REQUIRED WORK: Without including any pictures, give back all of the data exactly.

::: DATA EXTRACT :::

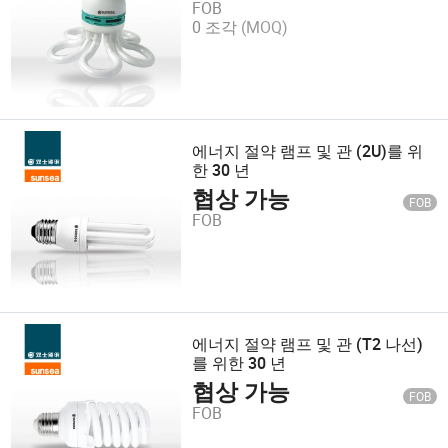
FOB
0 조각
(MOQ)
에너지 절약 램프 및 관 (2U)를 위
한 30 년
협상 가능
FOB
FOB
에너지 절약 램프 및 관 (T2 나선)
를 위한 30 년
협상 가능
FOB
FOB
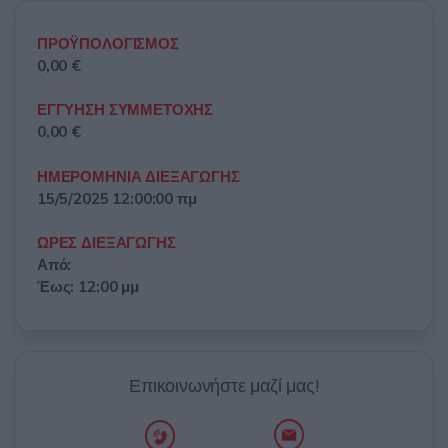
ΠΡΟΫΠΟΛΟΓΙΣΜΟΣ
0,00 €
ΕΓΓΥΗΣΗ ΣΥΜΜΕΤΟΧΗΣ
0,00 €
ΗΜΕΡΟΜΗΝΙΑ ΔΙΕΞΑΓΩΓΗΣ
15/5/2025 12:00:00 πμ
ΩΡΕΣ ΔΙΕΞΑΓΩΓΗΣ
Από:
Έως: 12:00 μμ
Επικοινωνήστε μαζί μας!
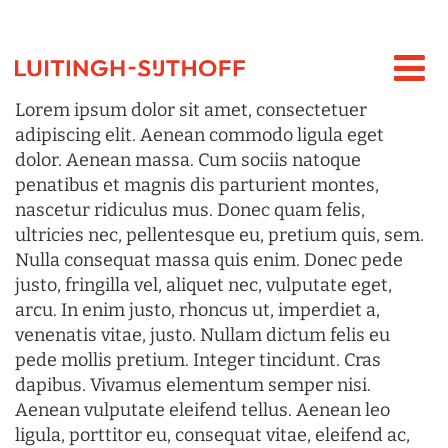
Lorem ipsum dolor sit amet, consectetuer
adipiscing elit. Aenean commodo ligula eget
dolor. Aenean massa. Cum sociis natoque
penatibus et magnis dis parturient montes,
nascetur ridiculus mus. Donec quam felis,
ultricies nec, pellentesque eu, pretium quis, sem.
Nulla consequat massa quis enim. Donec pede
justo, fringilla vel, aliquet nec, vulputate eget,
arcu. In enim justo, rhoncus ut, imperdiet a,
venenatis vitae, justo. Nullam dictum felis eu
pede mollis pretium. Integer tincidunt. Cras
dapibus. Vivamus elementum semper nisi.
Aenean vulputate eleifend tellus. Aenean leo
ligula, porttitor eu, consequat vitae, eleifend ac,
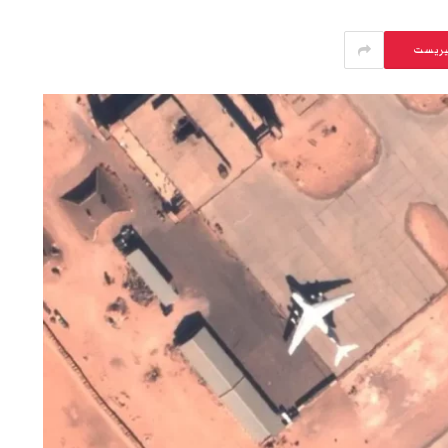
يريست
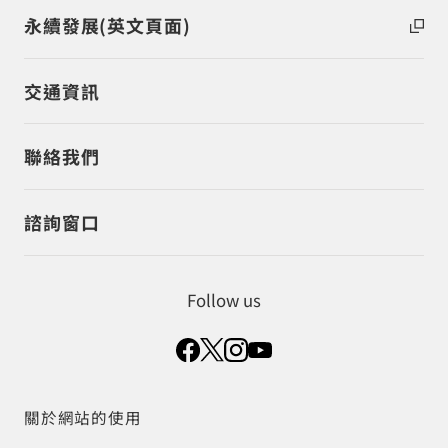
永續發展(英文頁面)
交通資訊
聯絡我們
諮詢窗口
Follow us
關於網站的使用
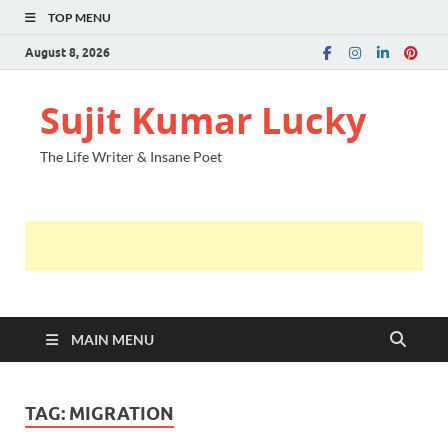
TOP MENU
August 8, 2026
Sujit Kumar Lucky
The Life Writer & Insane Poet
MAIN MENU
TAG:
MIGRATION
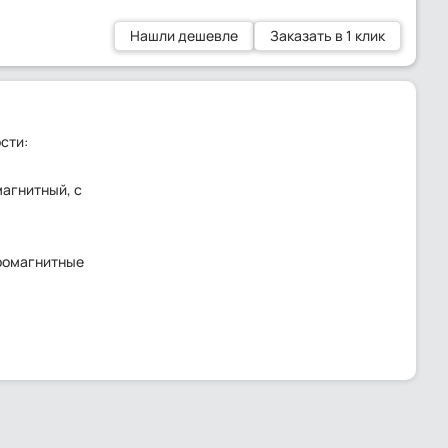
Нашли дешевле
Заказать в 1 клик
сти:
магнитный, с
ромагнитные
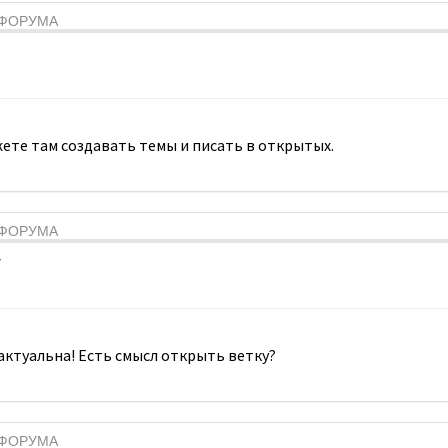
Я ФОРУМА
ете там создавать темы и писать в открытых.
Я ФОРУМА
7
 актуальна! Есть смысл открыть ветку?
Я ФОРУМА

:::

COMPLETED EXERCISE:
FOB
0 조각
(MOQ)
에너지 절약 램프 및 관 (2U)를 위
한 30 년
협상 가능
FOB
FOB
에너지 절약 램프 및 관 (T2 나선)
를 위한 30 년
협상 가능
FOB
FOB
ΠΡΟΫΠΟΛΟΓΙΣΜΟΣ
0,00 €
ΕΓΓΥΗΣΗ ΣΥΜΜΕΤΟΧΗΣ
0,00 €
ΗΜΕΡΟΜΗΝΙΑ ΔΙΕΞΑΓΩΓΗΣ
15/5/2025 12:00:00 πμ
ΩΡΕΣ ΔΙΕΞΑΓΩΓΗΣ
Από:
Έως: 12:00 μμ
Επικοινωνήστε μαζί μας!
Lorem ipsum dolor sit amet, consectetuer
adipiscing elit. Aenean commodo ligula eget
dolor. Aenean massa. Cum sociis natoque
penatibus et magnis dis parturient montes,
nascetur ridiculus mus. Donec quam felis,
ultricies nec, pellentesque eu, pretium quis, sem.
Nulla consequat massa quis enim. Donec pede
justo, fringilla vel, aliquet nec, vulputate eget,
arcu. In enim justo, rhoncus ut, imperdiet a,
venenatis vitae, justo. Nullam dictum felis eu
pede mollis pretium. Integer tincidunt. Cras
dapibus. Vivamus elementum semper nisi.
Aenean vulputate eleifend tellus. Aenean leo
ligula, porttitor eu, consequat vitae, eleifend ac,
يريست
永續發展(英文頁面)
交通資訊
聯絡我們
諮詢窗口
Follow us
關於網站的使用
TOP MENU
August 8, 2026
Sujit Kumar Lucky
The Life Writer & Insane Poet
MAIN MENU
TAG:
MIGRATION
Нашли дешевле
Заказать в 1 клик
сти:
магнитный, с
ромагнитные
Я ФОРУМА
ете там создавать темы и писать в открытых.
Я ФОРУМА
7
 актуальна! Есть смысл открыть ветку?
Я ФОРУМА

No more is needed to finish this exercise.